"A Letter Home," by poet Tonja Robins, currently live at The Fertile Source, can be read here:
http://fertilesource.com/?p=728
Can you talk about the process of writing the poem, A Letter Home? And how you arrived at the imagery?
After the miscarriage I was in Spain and had a chance to spend a week on the southern coast. So the imagery I owe to the landscape: the dark gray rock jutting into the Atlantic, the wild statice, the goats all struck me as beautiful, rugged, lonely. The dead fish reminded me of the miscarried potential life. I made notes at the time but didn't draft until a few months later, back in the US.
Surely recovery from miscarriage entails emotional upheaval and the need for reflection. At what distance from the experience of miscarriage were you able to compose this poem?
It took at least ten drafts, working on it, letting it be, coming back to it, repeating the cycle and finally sharing it with my writing group. They gave feedback which I used to arrive at the final draft. The whole process literally occurred over years, and I feel it took that long to get the necessary artistic distance.
Were there particular writers or written works that you turned to during that time period that you’d recommend to others?
Gwendolyn Brooks wrote some beautiful poems about women's lives I read during that time, and I still turn to her work for inspiration. Anne Sexton is another writer I read during those years. Currently, I'm quite moved by the book Departure by Rosanna Warren.
If you were to give us an overview of the subjects and imagery of your body of poetry up until now, what images would recur? Was "A Letter Home" a change for you in any way?

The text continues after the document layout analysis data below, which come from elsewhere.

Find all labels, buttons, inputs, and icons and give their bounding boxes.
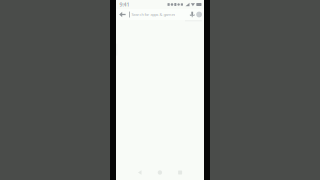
button[interactable]: Back bbox=[135, 168, 144, 177]
button[interactable]: Voice search bbox=[187, 12, 196, 17]
staticText: 9:41 bbox=[120, 1, 130, 8]
button[interactable]: Recent apps bbox=[176, 168, 185, 177]
button[interactable]: Account bbox=[196, 12, 204, 17]
button[interactable]: Back bbox=[116, 11, 129, 18]
staticText: Search for apps & games bbox=[131, 12, 175, 17]
button[interactable]: Home bbox=[155, 168, 165, 177]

The subjects that I'm drawn to write about: natural and simple beauty, various forms of love and loss, insider's vs. outsider's perspective, familial relationships, foreign cultures. As far as imagery, nature is my greatest source, and there's a fair amount of water that appears in my work. I like to focus on small details that many might miss because they're looking for something grander. So the imagery of "A Letter Home," while unique to that poem, is still taken from my often used source, nature. There's only the hint of mechanization in the poem.
How would you say motherhood has affected your writing? Was there a certain time in your child’s life when you felt more of your writing self returning?

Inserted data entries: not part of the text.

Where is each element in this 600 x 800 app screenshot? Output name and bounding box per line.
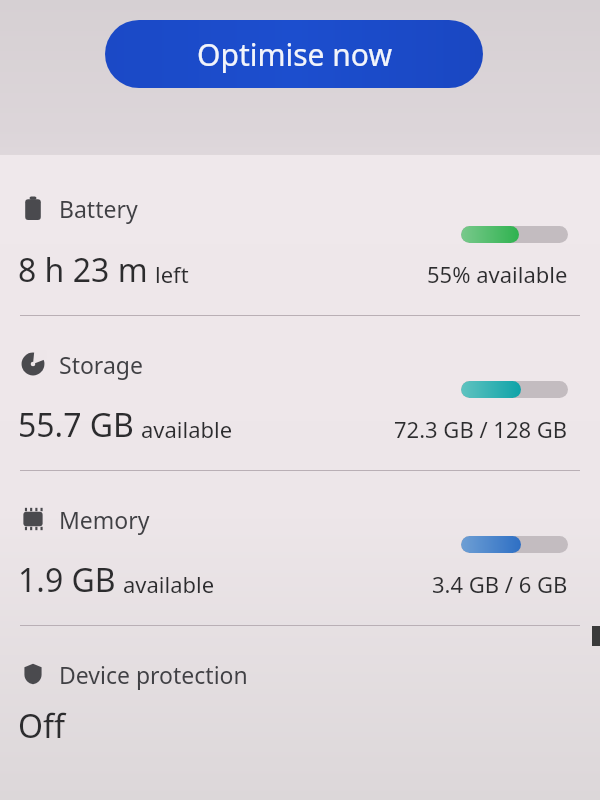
staticText: 8 h 23 m bbox=[18, 248, 148, 292]
button[interactable]: Device protection bbox=[20, 648, 450, 700]
staticText: 72.3 GB / 128 GB bbox=[394, 414, 568, 444]
staticText: 55.7 GB bbox=[18, 403, 134, 447]
button[interactable]: Battery bbox=[20, 182, 420, 234]
button[interactable]: Storage bbox=[20, 338, 420, 390]
button[interactable]: Optimise now bbox=[105, 20, 483, 88]
button[interactable]: Memory bbox=[20, 493, 420, 545]
staticText: left bbox=[155, 259, 189, 289]
staticText: Storage bbox=[59, 349, 143, 380]
staticText: available bbox=[123, 569, 215, 599]
staticText: available bbox=[141, 414, 233, 444]
staticText: Battery bbox=[59, 193, 138, 224]
staticText: Optimise now bbox=[197, 34, 392, 75]
staticText: Memory bbox=[59, 504, 150, 535]
staticText: 55% available bbox=[427, 259, 568, 289]
staticText: Device protection bbox=[59, 659, 248, 690]
staticText: Off bbox=[18, 704, 66, 748]
staticText: 1.9 GB bbox=[18, 558, 116, 602]
staticText: 3.4 GB / 6 GB bbox=[432, 569, 568, 599]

Motherhood helps me prioritize and appreciate the time I have for my writing. I've found being a mother a deeply gratifying experience that leads me toward greater compassion for the difficulties of being human, dependent, limited. The freshness of children's language and perspective keeps delighting me, and the love they ooze is so easy to reciprocate. Love is a very powerful motivation to write. Once my child reached school age, writing time was easier to find.
Of all the classes you teach on writing, which do you find yourself the most engaged and inspired by? What is the most challenging part of teaching others to write?

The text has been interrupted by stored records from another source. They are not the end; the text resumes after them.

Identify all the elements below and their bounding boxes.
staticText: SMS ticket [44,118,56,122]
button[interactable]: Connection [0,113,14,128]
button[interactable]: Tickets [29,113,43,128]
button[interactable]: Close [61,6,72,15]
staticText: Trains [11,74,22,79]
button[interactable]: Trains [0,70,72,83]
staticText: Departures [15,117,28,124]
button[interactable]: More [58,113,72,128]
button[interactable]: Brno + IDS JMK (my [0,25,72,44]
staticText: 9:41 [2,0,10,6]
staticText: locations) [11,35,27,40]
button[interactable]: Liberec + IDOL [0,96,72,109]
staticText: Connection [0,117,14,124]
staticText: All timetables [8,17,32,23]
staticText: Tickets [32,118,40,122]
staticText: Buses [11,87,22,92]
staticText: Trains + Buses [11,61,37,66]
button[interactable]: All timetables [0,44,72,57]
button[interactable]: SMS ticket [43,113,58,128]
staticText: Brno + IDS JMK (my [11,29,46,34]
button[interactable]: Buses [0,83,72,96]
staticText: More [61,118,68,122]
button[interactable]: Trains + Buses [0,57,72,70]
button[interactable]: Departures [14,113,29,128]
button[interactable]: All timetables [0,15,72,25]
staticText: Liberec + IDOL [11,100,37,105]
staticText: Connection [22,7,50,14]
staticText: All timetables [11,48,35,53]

The junior high school children I teach a summer writing class for I find much easier than the usual college level writing classes. Kids that age still have a sweetness, have not yet developed an overwhelming desire to be cool. They like a lot of sci-fi, fantasy and heavy drama generally, but they're still open to the unexpected poetic moments in life, even if they would never describe them that way.
Any thoughts you’d like to share with us about your current writing project?
I hope to finish this fall a collection of poems about Cahokia, the largest Native North American city which was active from about 1000 A.D. to 1200 A.D. Its ruins are located in southern Illinois, just across from the city of St. Louis. I grew up in this area and the immense mounds left from their culture, plus their artifacts, have fascinated me since childhood.